Free flap reconstruction has been reported in the literature, with rates ranging from 7% to 24.3% in various series [4]. In our series, it was performed in one patient with a nasal angiosarcoma, using a frontal flap for reconstruction. Reconstruction choices depend heavily on surgical expertise and team preferences. Radiotherapy has a limited role except in Ewing’s sarcoma or in cases of residual disease when surgery is incomplete or unfeasible. Indications for postoperative radiotherapy include high-grade tumors, positive margins, tumors larger than 5 cm, and recurrences [2]. Chemotherapy is mainly adjuvant and often combined with surgery or radiotherapy, with variable response depending on sarcoma subtype [1]. Targeted therapies offer promising options for advanced or metastatic disease.

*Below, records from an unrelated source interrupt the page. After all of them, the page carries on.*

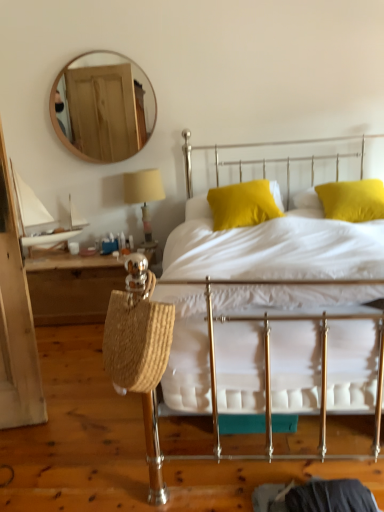 Question: Is yellow fabric pillow at center, which appears as the first pillow when viewed from the left, bigger than woven straw bag at left?

Choices:
 (A) no
 (B) yes

Answer: (A)

Question: Is yellow fabric pillow at center, which is counted as the 2th pillow, starting from the right, surrounding woven straw bag at left?

Choices:
 (A) no
 (B) yes

Answer: (A)

Question: Does yellow fabric pillow at center, which is counted as the 2th pillow, starting from the right, appear on the right side of woven straw bag at left?

Choices:
 (A) no
 (B) yes

Answer: (B)

Question: Is the position of yellow fabric pillow at center, which appears as the first pillow when viewed from the left, less distant than that of woven straw bag at left?

Choices:
 (A) no
 (B) yes

Answer: (B)

Question: Is yellow fabric pillow at center, which is counted as the 2th pillow, starting from the right, positioned with its back to woven straw bag at left?

Choices:
 (A) no
 (B) yes

Answer: (A)

Question: Based on their positions, is wooden round mirror at upper left located to the left or right of woven straw bag at left?

Choices:
 (A) right
 (B) left

Answer: (A)

Question: From a real-world perspective, relative to woven straw bag at left, is wooden round mirror at upper left vertically above or below?

Choices:
 (A) above
 (B) below

Answer: (A)

Question: In terms of height, does wooden round mirror at upper left look taller or shorter compared to woven straw bag at left?

Choices:
 (A) tall
 (B) short

Answer: (A)

Question: Is point (102, 106) positioned closer to the camera than point (39, 279)?

Choices:
 (A) closer
 (B) farther

Answer: (B)

Question: Considering their positions, is white cotton bed at center located in front of or behind woven straw bag at left?

Choices:
 (A) front
 (B) behind

Answer: (A)

Question: Is white cotton bed at center bigger or smaller than woven straw bag at left?

Choices:
 (A) big
 (B) small

Answer: (A)

Question: Considering the positions of point [x=230, y=411] and point [x=54, y=272], is point [x=230, y=411] closer or farther from the camera than point [x=54, y=272]?

Choices:
 (A) farther
 (B) closer

Answer: (B)

Question: Looking at their shapes, would you say white cotton bed at center is wider or thinner than woven straw bag at left?

Choices:
 (A) thin
 (B) wide

Answer: (B)

Question: In the image, is beige fabric lampshade at upper center on the left side or the right side of white cotton bed at center?

Choices:
 (A) left
 (B) right

Answer: (A)

Question: Considering the positions of beige fabric lampshade at upper center and white cotton bed at center in the image, is beige fabric lampshade at upper center taller or shorter than white cotton bed at center?

Choices:
 (A) tall
 (B) short

Answer: (B)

Head and neck sarcomas generally have a poorer prognosis compared to sarcomas at other sites due to anatomical complexity limiting wide excision [13]. Exceptions with better outcomes include orbital and non-parameningeal rhabdomyosarcomas [5]. Poor prognostic factors include tumor size greater than 5 cm, high histological grade, extension to skin, bone, or neurovascular structures, and positive surgical margins, all associated with higher recurrence and mortality rates [8,9]. For bone sarcomas, tumors larger than 6 cm, patient age over 60 years, osteoblastic histology, initial non-surgical treatment, and positive margins are unfavorable prognostic indicators [9]. The quality of surgical resection remains a major determinant of local control and survival, explaining the relatively better prognosis for mandibular sarcomas, where wide excision is more feasible [9]. In our series, the patient with mandibular sarcoma had a favorable outcome, whereas the patient with maxillary sarcoma had a poorer prognosis, likely due to prior irradiation.
Given the small sample size and limited follow-up, survival outcomes reported here should be interpreted cautiously and primarily as descriptive observations. Pediatric cases were few, and separate subgroup analysis was not feasible, so conclusions mainly reflect the adult cohort. Median overall survival in our cohort was 18 months, consistent with reported five-year survival rates ranging from 50% to 70%, depending on histological subtype [2].
Conclusions
Cervico-facial sarcomas are rare and diverse tumors requiring multidisciplinary management. Early diagnosis and complete surgical excision combined with appropriate adjuvant therapy improve local control and patient outcomes. Histological subtype and tumor location significantly influence prognosis and treatment options. Despite advances, cases with poor local control remain challenging, highlighting the need for novel therapeutic approaches. Further studies with larger cohorts are essential to understand these tumors better and optimize management strategies.